-- PROVIDED INFORMATION follows --

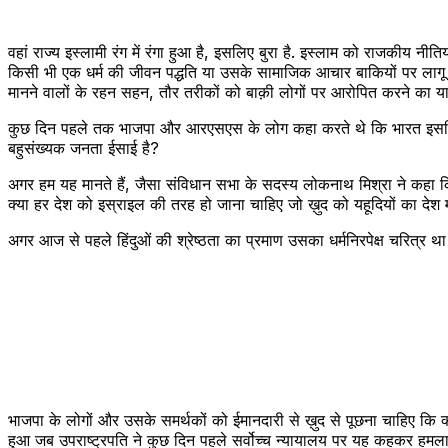
वहां राज्य इस्लामी रंग में रंगा हुआ है, इसलिए बुरा है. इस्लाम को राजकीय नी
किसी भी एक धर्म की जीवन पद्धति या उसके सामाजिक आचार बाकियों पर लागू नहीं क
मानने वालों के रहन सहन, तौर तरीकों को बाक़ी लोगों पर आरोपित करने का या न क
कुछ दिन पहले तक भाजपा और आरएसएस के लोग कहा करते थे कि भारत इसलिए धर्मनिरपेक
बहुसंख्यक जनता ईसाई है?
अगर हम यह मानते हैं, जैसा संविधान सभा के सदस्य लोकनाथ मिश्रा ने कहा कि भा
क्या हर देश को इस्राइल की तरह हो जाना चाहिए जो ख़ुद को यहूदियों का देश 
अगर आज से पहले हिंदुओं की श्रेष्ठता का प्रमाण उसका धर्मनिरपेक्ष चरित्र था
भाजपा के लोगों और उसके समर्थकों को ईमानदारी से ख़ुद से पूछना चाहिए कि क्या
हुआ जब उपराष्ट्रपति ने कुछ दिन पहले सर्वोच्च न्यायालय पर यह कहकर हमला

-- PROVIDED INFORMATION concluded --

_EXERCISE DESCRIPTION_
Although the records above contain pictures, the copy should hold only the lines from their start through the line containing "बहुसंख्यक जनता ईसाई है?", each exactly as written, and none of the pictures.

_FINISHED TASK_
वहां राज्य इस्लामी रंग में रंगा हुआ है, इसलिए बुरा है. इस्लाम को राजकीय नी
किसी भी एक धर्म की जीवन पद्धति या उसके सामाजिक आचार बाकियों पर लागू नहीं क
मानने वालों के रहन सहन, तौर तरीकों को बाक़ी लोगों पर आरोपित करने का या न क
कुछ दिन पहले तक भाजपा और आरएसएस के लोग कहा करते थे कि भारत इसलिए धर्मनिरपेक
बहुसंख्यक जनता ईसाई है?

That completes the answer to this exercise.